Multiple female connectors 74 and 76 are aligned with both the front and back end of the enclosure 82 and mate with corresponding male connectors (not shown) attached to the cables 92 and 94. A bus bar 32, similar to that described above in FIGS. 1-3, extends out from one side of the enclosure 80 and includes a same nut 33 for clamping onto a ground wire (not shown).

FIG. 8 shows the bottom side of the surge suppression device 80 with the lid removed. As previously described above in FIGS. 1-3, the surge suppression device 80 is sized to contain six slots 70 each capable of receiving an associated surge suppression module 30 (FIG. 2). However, the PoE surge suppression modules 86A-86C has a wider profile that take up the space of two adjacent slots 70. Accordingly, every other slot 70 in the surge suppression device 80 is plugged with a cap 84.

Any combination of the slots 70 can be used for either the suppression modules 30 described above in FIGS. 1-3 and/or the PoE surge suppression modules 86 shown in FIGS. 7 and 8. This allows a customer to only purchase the number and type of surge suppression modules 30 and 86 required for particular applications, and if required, expand to add additional cable connections and modules 30 and/or 86 in the future.

Other than the contained surge suppression circuitry, the mechanical operation of the surge suppression modules 86 operate substantially the same as the modules 30 described above in FIGS. 1-3. The modules 86 are inserted vertically downward into the slots 70 until clips 88 on the surge suppression modules 86 attach onto the bus bar 32. Tabs extend laterally out from opposite sides of the connectors 74 and 76. When the surge suppression module 86 is inserted into one of the slots 70, the tabs seat against an inside walls of the enclosure 82 while at the same time the clips 88 attach onto the bus bar 32. This provides four separate anchor points for the surge suppression modules 86 inside the enclosure 80.

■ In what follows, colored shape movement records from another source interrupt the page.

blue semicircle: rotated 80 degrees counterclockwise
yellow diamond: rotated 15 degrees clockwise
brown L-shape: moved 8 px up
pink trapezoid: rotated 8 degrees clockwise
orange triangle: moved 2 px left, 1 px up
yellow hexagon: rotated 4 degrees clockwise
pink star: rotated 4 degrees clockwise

The clips 88 electrically connect the surge suppression circuitry on the surge suppression modules 86 to ground while also securely holding the surge suppression modules 86 inside the enclosure 80. In one embodiment, the connectors 74 and 76 are RJ-45 female telecommunication connectors used for receiving Ethernet cable connectors. However, other type of connectors can also be used.

FIG. 9 shows an alternative embodiment of a PoE surge suppression device 100 that includes a weatherproof enclosure 102. The weatherproof enclosure 102 may be made from any type of weather resistant material such as fiberglass, plastic, metal, etc. and allows the surge PoE suppression device 100 to be installed outside, such as on the outside of a residence or other building.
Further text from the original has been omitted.